En 2019 à Washington, la Tunisie avait remporté le prix du meilleur rapport sur la traite des personnes dans le monde. Et bien que notre pays ait été parmi les premiers dans son environnement immédiat à avoir créé une instance de lutte contre la traite des personnes, on n’arrive pas à contourner ce danger bien réel. Il y a des hauts et des bas, avec un bilan jugé souvent mitigé.

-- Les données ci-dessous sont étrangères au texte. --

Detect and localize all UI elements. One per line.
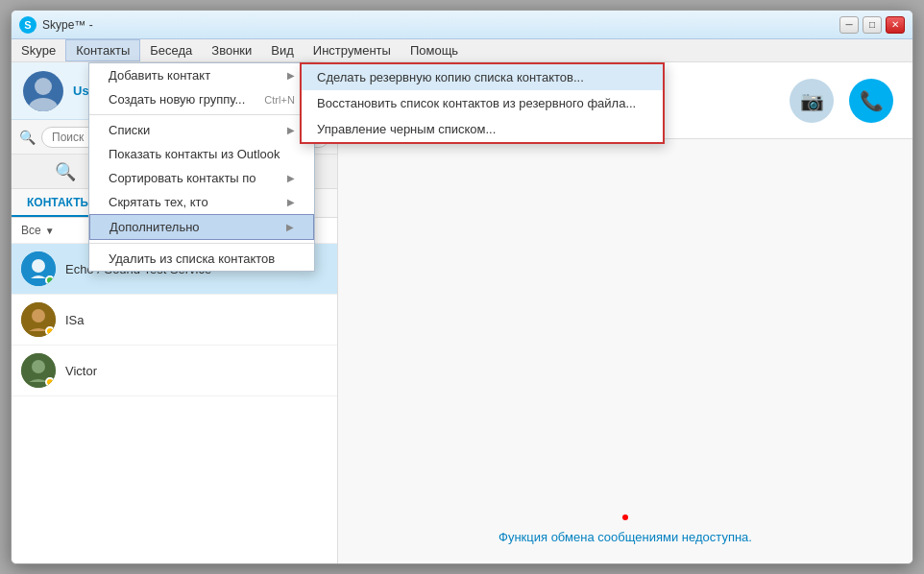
search-icon: 🔍 <box>19 130 36 145</box>
svg-point-3 <box>32 259 45 273</box>
video-icon: 📷 <box>800 89 824 112</box>
advanced-submenu: Сделать резервную копию списка контактов… <box>300 62 665 144</box>
search-tab-icon: 🔍 <box>55 161 76 182</box>
menu-tools[interactable]: Инструменты <box>304 39 401 61</box>
status-dot <box>622 514 628 520</box>
menu-chat[interactable]: Беседа <box>140 39 202 61</box>
window-title: Skype™ - <box>42 18 93 32</box>
skype-icon: S <box>19 16 36 34</box>
menu-bar: Skype Контакты Беседа Звонки Вид Инструм… <box>12 39 912 62</box>
arrow-icon: ▶ <box>287 70 295 81</box>
title-bar-left: S Skype™ - <box>19 16 93 34</box>
chat-disabled-message: Функция обмена сообщениями недоступна. <box>498 530 752 544</box>
menu-calls[interactable]: Звонки <box>202 39 261 61</box>
menu-hide-who[interactable]: Скрятать тех, кто ▶ <box>89 190 314 214</box>
menu-delete-contact[interactable]: Удалить из списка контактов <box>89 247 314 271</box>
submenu-backup[interactable]: Сделать резервную копию списка контактов… <box>302 64 663 90</box>
divider <box>89 114 314 115</box>
avatar <box>21 251 56 286</box>
submenu-restore[interactable]: Восстановить список контактов из резервн… <box>302 90 663 116</box>
contact-list: Echo / Sound Test Service ISa <box>12 244 337 563</box>
filter-label: Все <box>21 224 41 237</box>
svg-point-7 <box>32 360 45 373</box>
menu-add-contact[interactable]: Добавить контакт ▶ <box>89 63 314 87</box>
phone-icon: 📞 <box>860 89 884 112</box>
skype-window: S Skype™ - ─ □ ✕ Skype Контакты Беседа З… <box>11 10 913 564</box>
list-item[interactable]: Victor <box>12 346 337 396</box>
menu-skype[interactable]: Skype <box>12 39 65 61</box>
submenu-blacklist[interactable]: Управление черным списком... <box>302 116 663 142</box>
avatar <box>21 302 56 337</box>
arrow-icon: ▶ <box>286 222 294 232</box>
avatar <box>23 71 63 111</box>
menu-help[interactable]: Помощь <box>401 39 468 61</box>
audio-call-button[interactable]: 📞 <box>849 79 893 123</box>
svg-point-5 <box>32 309 45 323</box>
title-bar-controls: ─ □ ✕ <box>839 16 905 34</box>
close-button[interactable]: ✕ <box>886 16 905 34</box>
arrow-icon: ▶ <box>287 125 295 135</box>
avatar <box>21 353 56 388</box>
contact-name: ISa <box>65 313 85 327</box>
list-item[interactable]: ISa <box>12 295 337 346</box>
video-call-button[interactable]: 📷 <box>790 79 834 123</box>
arrow-icon: ▶ <box>287 173 295 183</box>
divider <box>89 243 314 244</box>
minimize-button[interactable]: ─ <box>839 16 859 34</box>
title-bar: S Skype™ - ─ □ ✕ <box>12 11 912 39</box>
filter-arrow-icon: ▼ <box>45 226 55 236</box>
contacts-dropdown: Добавить контакт ▶ Создать новую группу.… <box>88 62 315 272</box>
menu-view[interactable]: Вид <box>261 39 304 61</box>
contact-name: Victor <box>65 364 97 378</box>
menu-show-outlook[interactable]: Показать контакты из Outlook <box>89 142 314 166</box>
menu-create-group[interactable]: Создать новую группу... Ctrl+N <box>89 87 314 111</box>
menu-advanced[interactable]: Дополнительно ▶ <box>89 214 314 240</box>
status-indicator <box>45 326 55 336</box>
menu-lists[interactable]: Списки ▶ <box>89 118 314 142</box>
menu-contacts[interactable]: Контакты <box>65 39 140 61</box>
svg-point-1 <box>29 98 58 111</box>
status-indicator <box>45 275 55 285</box>
chat-area: Функция обмена сообщениями недоступна. <box>338 139 912 563</box>
arrow-icon: ▶ <box>287 197 295 207</box>
maximize-button[interactable]: □ <box>863 16 882 34</box>
status-indicator <box>45 377 55 387</box>
menu-sort-by[interactable]: Сортировать контакты по ▶ <box>89 166 314 190</box>
svg-point-0 <box>35 78 52 95</box>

Une hirondelle ne fait pas le printemps. Cela dit, une seule main ne peut guère applaudir ! Soit, la coaction est toujours de mise pour parvenir à faire face à ce phénomène transnational. D’autant que la loi l’interdisant ne suffit pas à elle seule. Et encore moins les données statistiques, aussi imprécises soient-elles, ne reflètent pas la réalité. Etat des lieux indéchiffrable, en quelque sorte. Ceci semble évident, dans la mesure où les réseaux mafieux ne sont pas identifiables. De même pour leurs victimes qui, faute d’une stratégie de veille et de prévention, ont du mal à recouvrer leurs droits et trouver ainsi leur liberté. Sous nos cieux, il n’est pas aussi facile de combattre un tel trafic d’êtres humains. Lui déclarer la guerre relève encore du parcours du combattant. Que faire ? Certes, il n’y a pas une seule approche de traitement, d’autant que la solution ne peut qu’être globale et multiforme.
Vers une plateforme de formation
Et ce n’est donc pas un hasard si le budget annuel alloué à l’Instance nationale de lutte contre la traite des personnes (Inltp) demeure assez limité. Au point qu’elle œuvre, le plus souvent, avec les moyens du bord. Sa présidente, Mme Raoudha Laâbidi, magistrate, n’a pas cessé de crier fort, attirant l’attention sur ce manque de ressources. Car, l’argent est le nerf de la guerre, dit-on. De même pour la formation et la coopération dans ce domaine. Tout récemment, lors d’une visioconférence tenue par le Conseil de l’Europe sur «la consolidation de l’action interrégionale dans les pays du sud de la Méditerranée», les participants venant de Jordanie, du Maroc, du Liban et de Tunisie ont mis en avant l’apport de la coopération et l’échange d’informations et d’expertises à ce niveau. Soit une stratégie régionale commune en vue de lutter contre les réseaux du crime organisé. Pour ce faire, l’Inltp a appelé, de son côté, à la création d’une plateforme régionale pour la formation et la formation des formateurs. Un centre régional à Tunis va s’occuper de ce qui a été envisagé et convenu.
780 cas signalés
La société civile nationale sera aussi de la partie. Elle aura à prendre en charge les victimes de la traite des personnes, la collaboration avec ses pairs, la coordination des efforts des instances judiciaires dans la région et le suivi des programmes d’appui aux compétences élaborés dans les pays concernés. Membre de l’Inltp, Malek Khaldi, s’est félicitée de voir son instance franchir un tel pas sur la bonne voie. D’ailleurs, le prix qui lui a été décerné en juin 2019 à Washington a été, alors, une fierté. «Une récompense pour les efforts qu’elle déploie depuis sa création en 2016, en vertu d’une loi l’organisant», ajoute-t-il. Mais, quatre ans d’activité n’ont pas pu, semble-t-il, maîtriser la situation. Une chose est sûre: le trafic des êtres humains est étroitement lié au terrorisme et aux affres de la migration non organisée. L’on peut dire, ici, que pas mal d’Africains en ont été la cible. Rapport 2019 à l’appui, le nombre de victimes en Tunisie s’était élevé, en 2018, à quelque 780 cas. Un bilan qui n’est pas du tout rassurant. D’où, il y aura encore du pain sur la planche.